In the all-star disaster movies of the 1970s, the A-list stars looked like A-list stars. They were beautiful people trapped in beastly situations and at least part of the audience's entertainment sprang from Schadenfreude. It was as if these stars were paying the price for being too rich and too famous, and now, as we cheered on, they were dying agonisingly in towering infernos and earthquakes and airports and on Poseidon adventures.

At first glance, Steven Soderbergh's Contagion, which concerns itself with a worldwide viral outbreak, appears to be a revival of this bloodthirsty tradition — only this time we don't cheer because the stars look like us. Gwyneth Paltrow and Kate Winslet appear with splotchy faces and tousled hair. Jude Law's smile reveals a snaggletooth. Matt Damon, the nominal protagonist, is more Everyman than usual. And Marion Cotillard can barely bring herself to dab her lips with colour. Soderbergh's principal contribution to the disaster movie is to commit an army of A-listers to the screen and shoot them as if they just stumbled out of bed.

He also drains away all drama, which results in a movie that's simultaneously praiseworthy and pallid. While it's a relief to be spared the blockbuster clichés of the genre — the moments of noble sacrifice, set to stirring music, as man helps fellow man; the last-act reunion of bickering spouses; the heartfelt message from the President advising his countrymen to soldier on in this time of crisis (the President, in Contagion, is whisked off underground by the secret service, and we neither see nor hear from him; God, similarly, is AWOL) — we're also left with nothing to care about and nobody to root for. A doctor says, early on, “Some people get a disease and live. Some get sicker and die.” This fatalistic shrug, while alien to Hollywood, is entirely in tune with Soderbergh's approach, which is less interested in the chilling descent into disease and the triumphant snatch from the jaws of death than in the cool chronicling of a global phenomenon.

Contagion isn't the work of a dramatist but that of a dry-eyed observer, who might be composing an objective-minded thesis on the ability of a wretched microscopic organism — called a “novel virus,” as if it were spawned by a beach-read — to rattle the length and breadth of the world. How do you show the spread of an invisible creature, without resorting to diagrammatic special effects? These are Soderbergh's tools: a bowl of nuts at an airport bar, a touch screen at a credit-card counter, a file on a desk, a glass of water, the handle of a door. Each of these, when touched by an infected person, make the transformation from dormant object to deadly carrier, and this montage of innocent, everyday things is intercut with images of men and women in various countries who come into contact with them and fall sick and spread this sickness, in turn, through the things they subsequently touch.

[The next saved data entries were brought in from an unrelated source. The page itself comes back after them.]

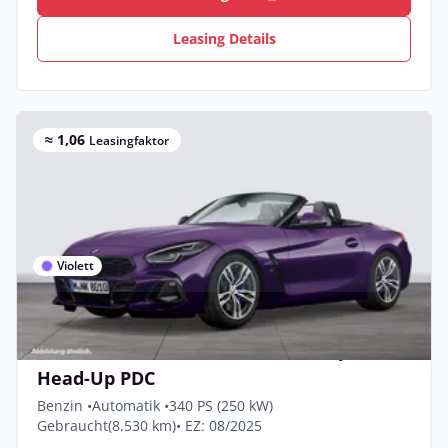
Leasing Details
≈ 1,06
Leasingfaktor
Violett
Gewerbe & Privat
BMW Z4 M40i Harman/K LiveCockpitProf
Head-Up PDC
Benzin •
Automatik •
340 PS (250 kW)
Gebraucht
(8.530 km)
• EZ: 08/2025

In Traffic, Soderbergh examined the drug trade from various narrative viewpoints, and he does the same here with those whose lives are touched by the virus. The researchers at the CDC and the WHO come to resemble detectives at a crime scene, spewing forth conspiracy theories and dispatching operatives on the trail of the microorganism. Homeland security worries if someone can weaponise bird flu. Television, the sole representative of traditional media, is content with mere coverage, while new media — blogs, Twitter — seeks to expose the truth. (It's the contagion of information versus the contagion of fear.) And ordinary men, driven to the edge, stoop to savagery.

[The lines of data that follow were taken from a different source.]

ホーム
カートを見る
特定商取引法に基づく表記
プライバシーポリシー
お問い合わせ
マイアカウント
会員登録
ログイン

Contagion is as well made as this sort of thing can be, but none of this is exactly new and you wonder why this needed to be big-screen cinema. When Martin Scorsese, in Casino, dives into the world of gambling and gives us an insider tour of an alien ecosystem, it's a heady education delivered with the thrilling tools of the medium. With Contagion, we feel like we've witnessed a late-night news report on television. By the end, we search in vain for the remote control by our side.


Genre: Disaster-thriller

Director: Steven Soderbergh

Cast: Matt Damon, Gwyneth Paltrow, Jude Law

Storyline: The worldwide race to contain a deadly virus

Bottomline: Well-made but very familiar.